Saturday, September 18, 2010
Dumbo Part 22
Except for two shots, one by Walt Kelly and the other by Don Towsley, Ward Kimball and Fred Moore dominate this sequence. Kimball does the entire song, "When I See an Elephant Fly" (except for Kelly's shot 22), including shots of Timothy. Then Moore takes Timothy over for his heartfelt recitation of Dumbo's troubles. Once again, the film is powered by contrast, this time moving from the upbeat song to the plea for understanding.
Was Kimball ever better than this and his work in Pinocchio? The music here allows him to be as broad as he wants to be while the crows' reaction to a flying elephant is perfectly reasonable. As much as I love Kimball's work, there are times I feel his broadness pulls me out of a film. His work here and in Pinocchio has an emotional grounding that keeps him functioning as part of the story.
All of Kimball's strengths are on display here: brilliant posing, fantastic accents and eccentric movements. The bottom half of the crow with glasses in shot 12 is just astounding in the way it moves. I can't figure out how Kimball planned it. Maybe he animated it straight ahead knowing where the beats were, but there's no obvious logic to it and yet it works. The shots that follow it with the two tall crows dancing are approached more conventionally, but Kimball's posing and timing make them stand out, the same as shots 19 and 20 animated to Cliff Edwards' scat singing.
If Kimball quit the business after animating this song, we'd still consider him a genius animator.

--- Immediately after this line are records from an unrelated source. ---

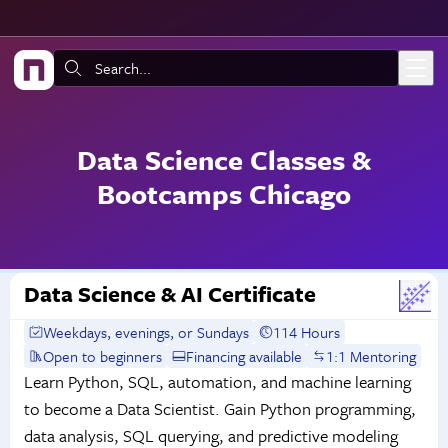
Skip to main content
Search:
Data Science Classes &
Bootcamps Chicago
Data Science & AI Certificate
Weekdays, evenings, or Sundays
114 Hours
Open to beginners
Financing available
1:1 Mentoring
Learn Python, SQL, automation, and machine learning
to become a Data Scientist. Gain Python programming,
data analysis, SQL querying, and predictive modeling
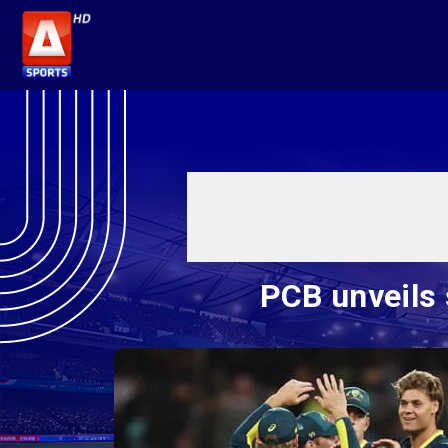
PCB unveils 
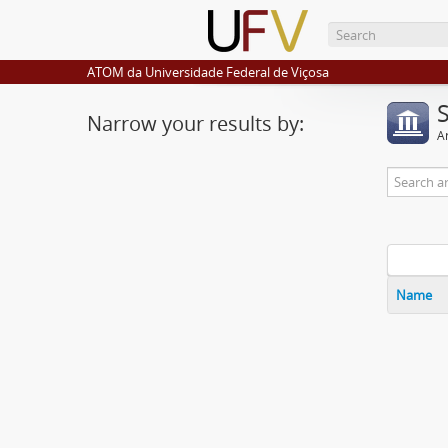
ATOM da Universidade Federal de Viçosa
Narrow your results by:
Ar
Name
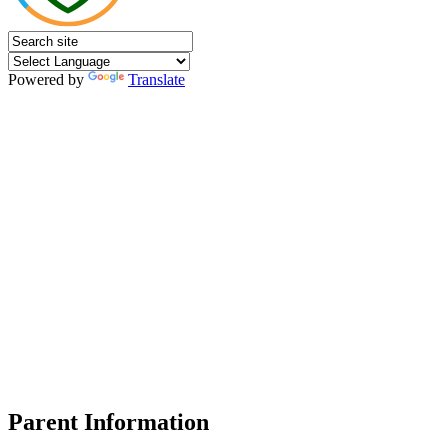
Powered by
Translate
Parent Information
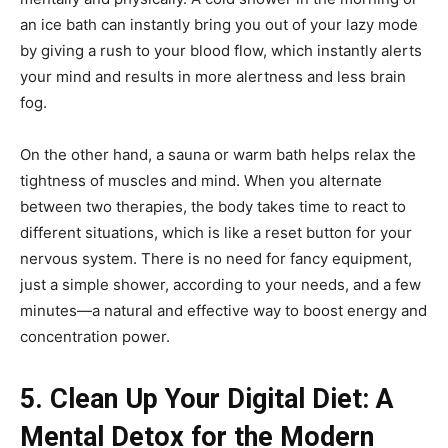
an ice bath can instantly bring you out of your lazy mode
by giving a rush to your blood flow, which instantly alerts
your mind and results in more alertness and less brain
fog.
On the other hand, a sauna or warm bath helps relax the
tightness of muscles and mind. When you alternate
between two therapies, the body takes time to react to
different situations, which is like a reset button for your
nervous system. There is no need for fancy equipment,
just a simple shower, according to your needs, and a few
minutes—a natural and effective way to boost energy and
concentration power.
5. Clean Up Your Digital Diet: A
Mental Detox for the Modern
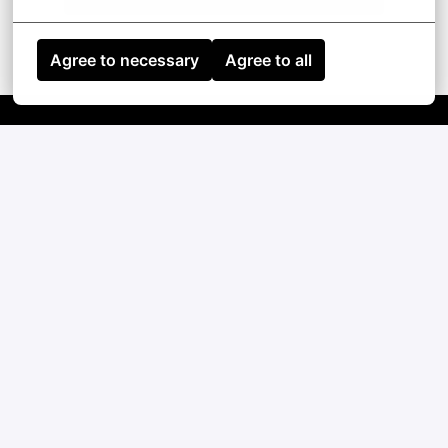
Agree to necessary
Agree to all
Homepage
Contact
English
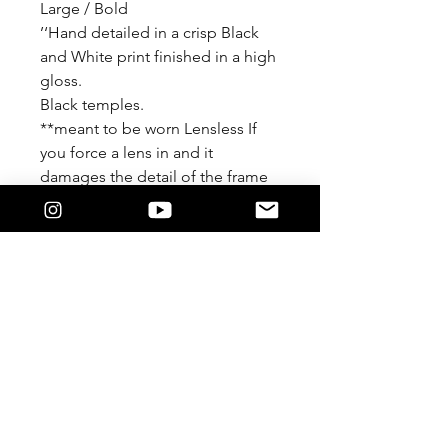
Large / Bold
’‘Hand detailed in a crisp Black
and White print finished in a high
gloss.
Black temples.
**meant to be worn Lensless If
you force a lens in and it
damages the detail of the frame
We are not responsible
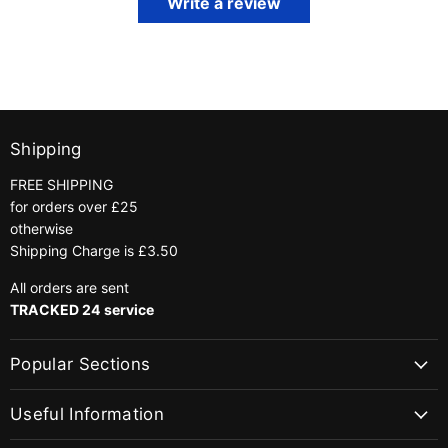
Write a review
Shipping
FREE SHIPPING
for orders over £25
otherwise
Shipping Charge is £3.50
All orders are sent
TRACKED 24 service
Popular Sections
Useful Information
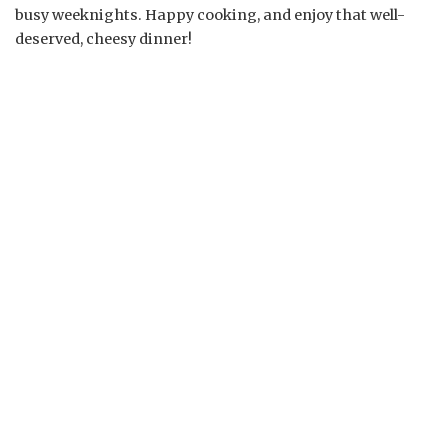
busy weeknights. Happy cooking, and enjoy that well-
deserved, cheesy dinner!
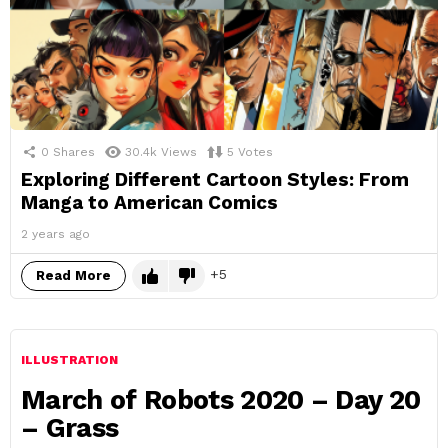
0
Shares
30.4k
Views
5
Votes
Exploring Different Cartoon Styles: From
Manga to American Comics
2 years ago
5
Read More
ILLUSTRATION
March of Robots 2020 – Day 20
– Grass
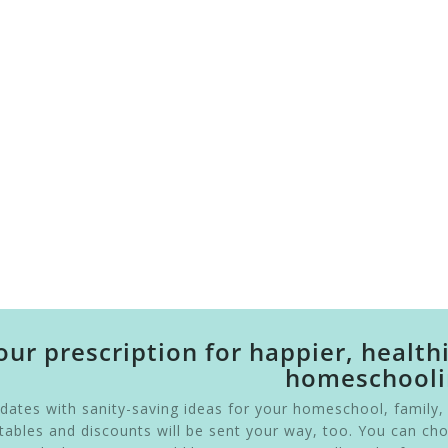
our prescription for happier, health
homeschooli
pdates with sanity-saving ideas for your homeschool, family,
intables and discounts will be sent your way, too. You can ch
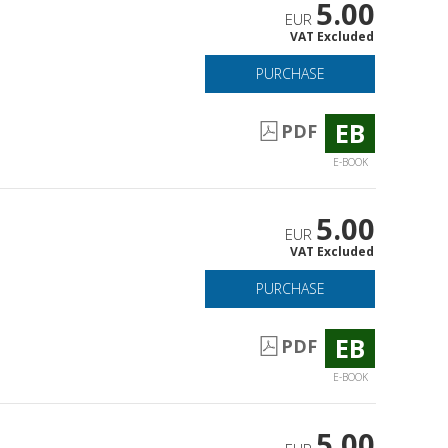
5.00
EUR
VAT Excluded
PURCHASE
EB
PDF
E-BOOK
5.00
EUR
VAT Excluded
PURCHASE
EB
PDF
E-BOOK
5.00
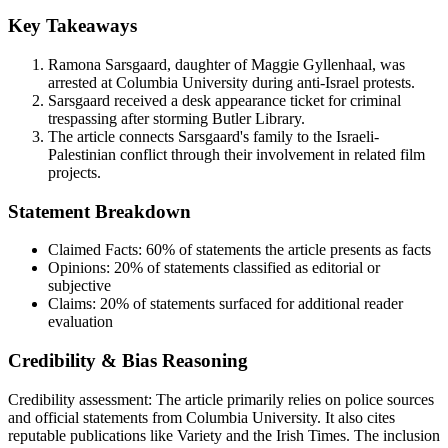
Key Takeaways
Ramona Sarsgaard, daughter of Maggie Gyllenhaal, was
arrested at Columbia University during anti-Israel protests.
Sarsgaard received a desk appearance ticket for criminal
trespassing after storming Butler Library.
The article connects Sarsgaard's family to the Israeli-
Palestinian conflict through their involvement in related film
projects.
Statement Breakdown
Claimed Facts:
60%
of statements the article presents as facts
Opinions:
20%
of statements classified as editorial or
subjective
Claims:
20%
of statements surfaced for additional reader
evaluation
Credibility & Bias Reasoning
Credibility assessment:
The article primarily relies on police sources
and official statements from Columbia University. It also cites
reputable publications like Variety and the Irish Times. The inclusion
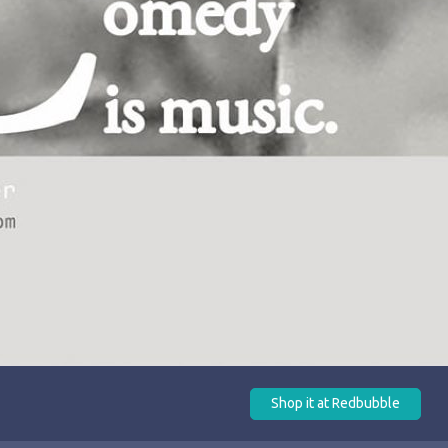
Shop it at Redbubble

I've already written about how Kimball doesn't care which voice comes out of which crow and also pointed out that the two crows switch positions in shot 14. I've found yet another cheat. In shots 25 and 29, Jim Crow is painted different colours, so there's a sixth crow in the sequence. This might be because the film cuts from shot 29, with all the crows on the ground, to shot 30 with Jim Crow standing elsewhere. Perhaps the wrong colours were used to avoid the appearance of a jump cut.

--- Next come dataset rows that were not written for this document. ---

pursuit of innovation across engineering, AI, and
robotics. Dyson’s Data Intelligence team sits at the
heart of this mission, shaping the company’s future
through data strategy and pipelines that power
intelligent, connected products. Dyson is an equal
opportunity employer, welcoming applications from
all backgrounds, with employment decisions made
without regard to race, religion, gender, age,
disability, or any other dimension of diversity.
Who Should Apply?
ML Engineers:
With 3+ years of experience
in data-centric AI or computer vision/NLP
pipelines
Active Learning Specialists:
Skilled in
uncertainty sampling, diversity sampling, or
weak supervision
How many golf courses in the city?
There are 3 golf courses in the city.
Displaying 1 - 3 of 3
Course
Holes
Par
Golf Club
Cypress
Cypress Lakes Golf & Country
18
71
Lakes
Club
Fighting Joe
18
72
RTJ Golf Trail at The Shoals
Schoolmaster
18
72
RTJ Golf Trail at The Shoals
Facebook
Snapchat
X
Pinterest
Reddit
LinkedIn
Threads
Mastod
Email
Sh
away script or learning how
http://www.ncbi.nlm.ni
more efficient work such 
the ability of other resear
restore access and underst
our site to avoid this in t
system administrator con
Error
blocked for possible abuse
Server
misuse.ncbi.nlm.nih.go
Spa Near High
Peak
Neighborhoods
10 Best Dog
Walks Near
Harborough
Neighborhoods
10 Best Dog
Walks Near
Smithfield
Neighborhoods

Moore's animation does an excellent job with Ed Brophy's voice track. His trademark rhythmic line is present in his poses and his accents, such as kicking and grabbing the hat in shot 46, are dead on. Moore captures Timothy's anguish and emotional exhaustion well, making the crows' eventual response believable. Timothy's speech provokes tears, embarrassed looks and in shot 41, a cringe when Timothy describes how they made Dumbo a clown.

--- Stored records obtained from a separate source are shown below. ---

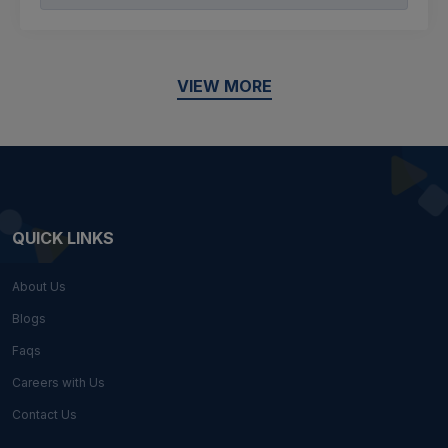
VIEW MORE
QUICK LINKS
About Us
Blogs
Faqs
Careers with Us
Contact Us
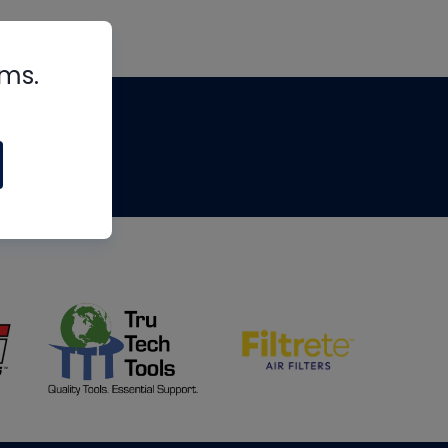
rms.
tips
om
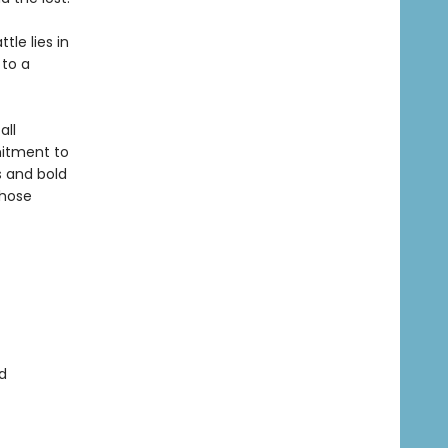
tle lies in
 to a
all
itment to
s and bold
whose
d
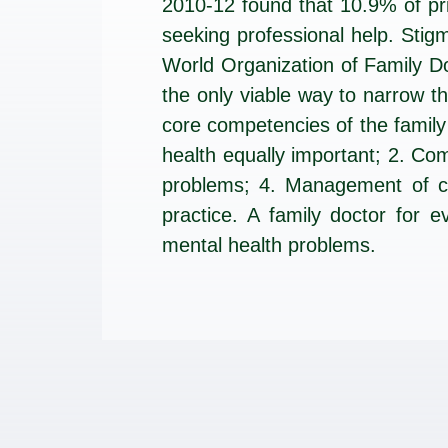
2010-12 found that 10.9% of pr
seeking professional help. Sti
World Organization of Family Do
the only viable way to narrow 
core competencies of the family
health equally important; 2. Co
problems; 4. Management of co
practice. A family doctor for e
mental health problems.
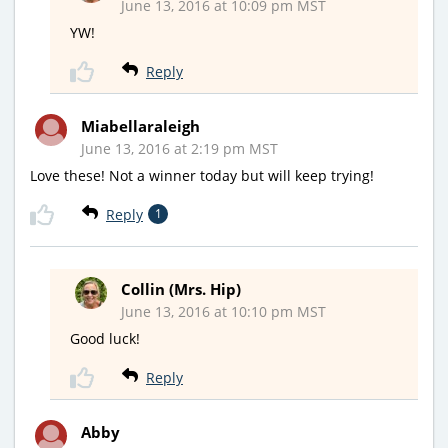
June 13, 2016 at 10:09 pm MST
YW!
Reply
Miabellaraleigh
June 13, 2016 at 2:19 pm MST
Love these! Not a winner today but will keep trying!
Reply
1
Collin (Mrs. Hip)
June 13, 2016 at 10:10 pm MST
Good luck!
Reply
Abby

I've always felt that cringe was very daring. It rips away the pretense that the crows are genuinely happy, revealing their awareness of their own social position. It's that line of dialogue and the reaction to it that convert the crows to Dumbo's allies. They know what Dumbo's experienced, even if they're not showing it. Having the crows take Dumbo's side implicitly acknowledges that they are equally victims of injustice, a rather audacious racial attitude for a 1940 Hollywood film.